Charles and John meet each other face-to-face and debate their dueling ideologies.
After getting visions of Katherine’s death throughout the film, John preemptively shoots – and kills – Charles to save her life.
But in the final scene, we learn that John isn’t quite so different from Charles after all, and that he mercy killed his sick daughter. So, yeah, shame on him for being a hypocrite (I think that’s what we’re supposed to think).
This movie started off really promising; it had a nice, dark feel sprinkled with dry humor. Reminded me a bit of Close Your Eyes, actually – especially with the whole “law enforcement person teams up with person who has a special ability to solve a crime” thing.

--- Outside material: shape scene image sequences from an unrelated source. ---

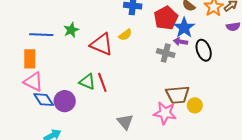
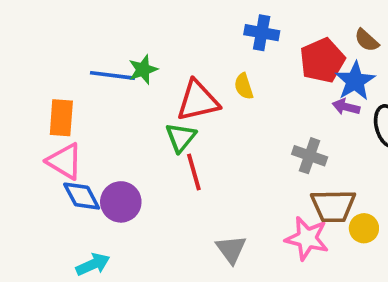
blue line: (41, 35) -> (113, 75), moved
yellow semicircle: (125, 35) -> (244, 86), turned 104
red triangle: (101, 44) -> (198, 101), turned -40
gray cross: (166, 53) -> (310, 156), moved
green triangle: (87, 82) -> (181, 137), moved, turned 42

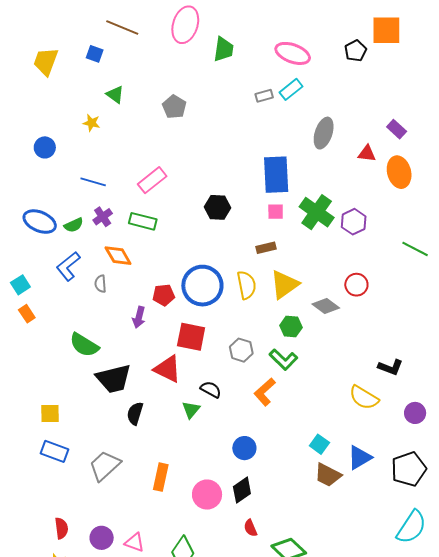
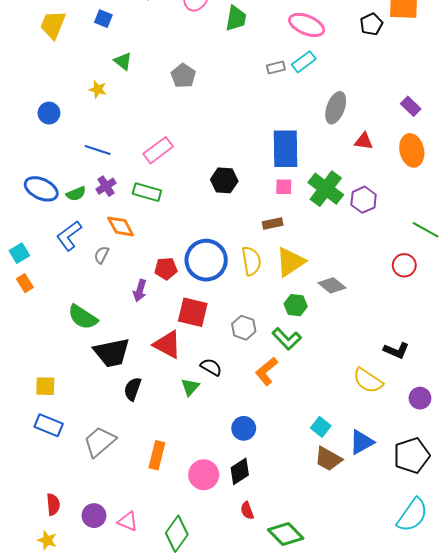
red triangle: (367, 154) -> (364, 141), moved
gray semicircle: (100, 284) -> (101, 255), turned 30
red circle: (356, 285) -> (404, 265), moved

But it all starts going downhill fast once Jeffrey Dean Morgan is unceremoniously killed off. It happens so suddenly, and he doesn’t even get a death scene, nor do we even see his body afterwards! Was there a behind the scenes issue? Did they only have a finite amount of time to work with him before he had to rush over to the set of Extant?
The film likes to use a lot of quick cuts during certain scenes; they definitely worked well with the abstract imagery of the psychic visions, making them disorienting and dreamlike. Where they definitely didn’t work? During a simple FBI briefing/exposition scene early on. That was a strange choice.
Charles’ point of view, giving terminal patients painless deaths, is of course valid, but the big issue I have with with him is how he takes the lives of his victims before their symptoms get really bad. Couldn’t he have waited to give them a couple months or even days to enjoy their lives some more?